▸ **Problem statement**: Scan each line of the records for the word "novoreporter" and extract the ones that have it.

----- Provided data -----

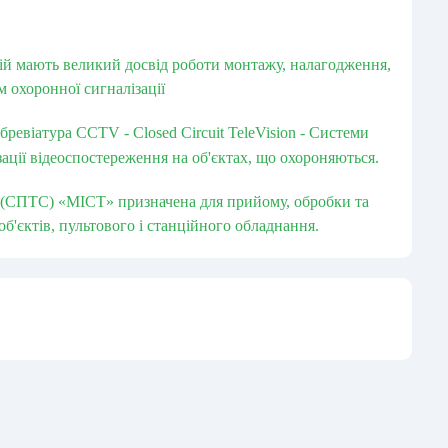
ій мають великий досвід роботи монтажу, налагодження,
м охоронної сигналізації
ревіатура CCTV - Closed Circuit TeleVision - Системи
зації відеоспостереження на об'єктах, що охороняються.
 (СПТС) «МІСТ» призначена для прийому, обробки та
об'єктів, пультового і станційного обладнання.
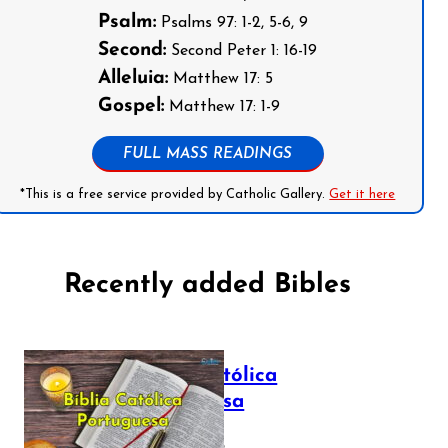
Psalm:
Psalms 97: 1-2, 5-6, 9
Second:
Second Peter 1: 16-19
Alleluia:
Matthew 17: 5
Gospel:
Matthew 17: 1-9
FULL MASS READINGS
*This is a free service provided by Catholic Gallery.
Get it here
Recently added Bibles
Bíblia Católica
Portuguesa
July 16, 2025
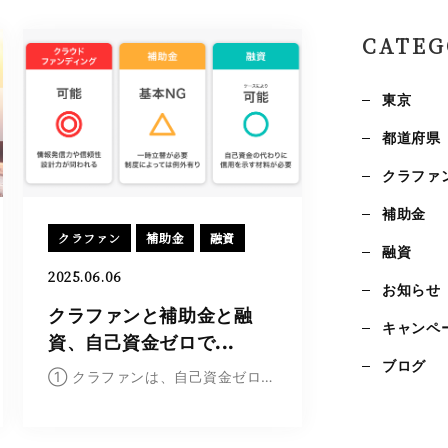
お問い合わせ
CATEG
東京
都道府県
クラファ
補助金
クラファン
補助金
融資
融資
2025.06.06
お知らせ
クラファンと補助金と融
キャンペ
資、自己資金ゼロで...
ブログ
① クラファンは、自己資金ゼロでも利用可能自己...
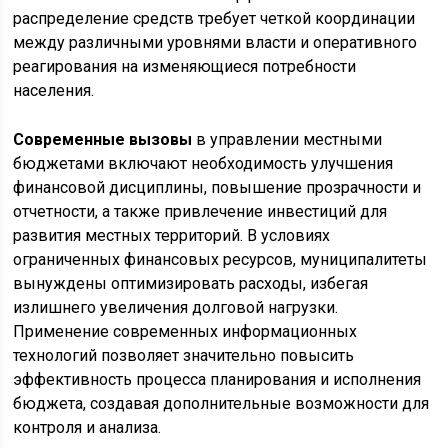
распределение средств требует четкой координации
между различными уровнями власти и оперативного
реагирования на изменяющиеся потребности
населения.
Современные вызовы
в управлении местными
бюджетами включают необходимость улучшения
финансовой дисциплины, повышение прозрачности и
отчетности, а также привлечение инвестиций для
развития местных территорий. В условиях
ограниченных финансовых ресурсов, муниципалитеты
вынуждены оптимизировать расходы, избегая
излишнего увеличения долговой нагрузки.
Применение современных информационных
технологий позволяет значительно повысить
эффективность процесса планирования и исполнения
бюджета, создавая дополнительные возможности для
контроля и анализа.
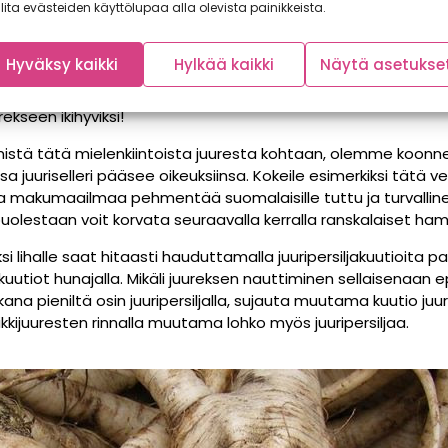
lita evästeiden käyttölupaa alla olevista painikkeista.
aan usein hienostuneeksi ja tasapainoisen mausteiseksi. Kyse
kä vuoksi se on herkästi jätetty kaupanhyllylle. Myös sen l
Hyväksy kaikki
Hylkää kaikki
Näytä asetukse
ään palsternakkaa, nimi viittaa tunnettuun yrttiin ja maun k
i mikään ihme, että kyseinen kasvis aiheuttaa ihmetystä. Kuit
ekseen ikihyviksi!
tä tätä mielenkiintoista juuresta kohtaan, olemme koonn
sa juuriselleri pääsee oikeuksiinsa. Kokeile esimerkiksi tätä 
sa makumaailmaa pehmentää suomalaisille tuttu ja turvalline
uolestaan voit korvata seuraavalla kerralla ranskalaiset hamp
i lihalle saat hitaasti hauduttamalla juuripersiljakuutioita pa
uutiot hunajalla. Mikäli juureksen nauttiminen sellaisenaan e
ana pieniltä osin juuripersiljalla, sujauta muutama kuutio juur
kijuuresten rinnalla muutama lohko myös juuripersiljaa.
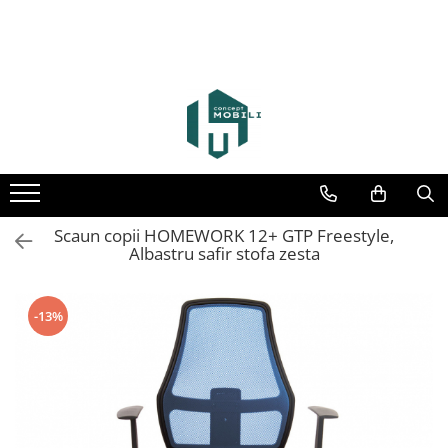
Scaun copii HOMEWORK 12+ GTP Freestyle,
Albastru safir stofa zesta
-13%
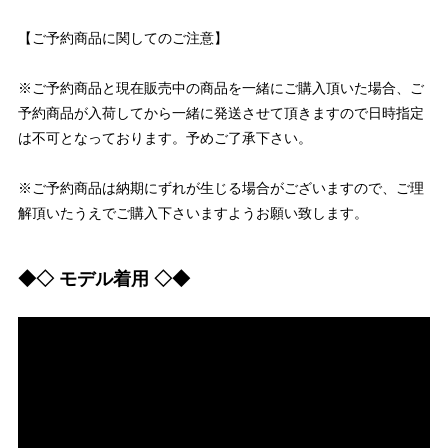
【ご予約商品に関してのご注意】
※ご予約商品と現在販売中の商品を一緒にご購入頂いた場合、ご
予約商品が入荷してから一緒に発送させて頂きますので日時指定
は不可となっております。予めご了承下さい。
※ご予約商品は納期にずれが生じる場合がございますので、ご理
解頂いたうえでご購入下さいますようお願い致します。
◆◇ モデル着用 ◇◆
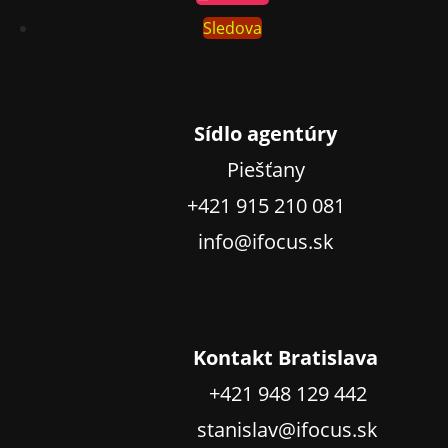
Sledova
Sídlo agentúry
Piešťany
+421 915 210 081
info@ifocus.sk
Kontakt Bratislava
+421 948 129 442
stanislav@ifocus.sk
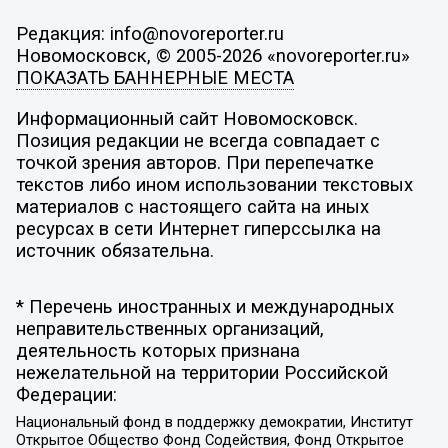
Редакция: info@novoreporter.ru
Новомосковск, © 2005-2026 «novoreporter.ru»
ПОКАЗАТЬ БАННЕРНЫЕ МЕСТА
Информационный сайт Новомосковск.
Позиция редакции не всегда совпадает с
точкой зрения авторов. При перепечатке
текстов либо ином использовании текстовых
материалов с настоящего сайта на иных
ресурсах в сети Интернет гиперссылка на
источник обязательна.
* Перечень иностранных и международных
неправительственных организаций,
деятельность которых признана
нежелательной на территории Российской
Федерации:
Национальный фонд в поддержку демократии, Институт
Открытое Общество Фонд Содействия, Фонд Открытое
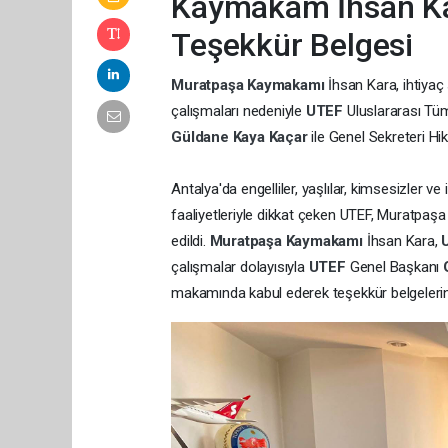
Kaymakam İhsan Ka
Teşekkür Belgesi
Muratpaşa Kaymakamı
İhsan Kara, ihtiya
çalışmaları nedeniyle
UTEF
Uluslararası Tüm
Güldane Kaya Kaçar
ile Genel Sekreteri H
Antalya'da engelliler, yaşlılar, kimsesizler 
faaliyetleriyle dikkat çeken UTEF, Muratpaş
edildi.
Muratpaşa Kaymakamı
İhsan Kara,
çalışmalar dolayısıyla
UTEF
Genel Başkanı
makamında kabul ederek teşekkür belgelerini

-----

▸ **Exercise result**:
Редакция: info@novoreporter.ru
Новомосковск, © 2005-2026 «novoreporter.ru»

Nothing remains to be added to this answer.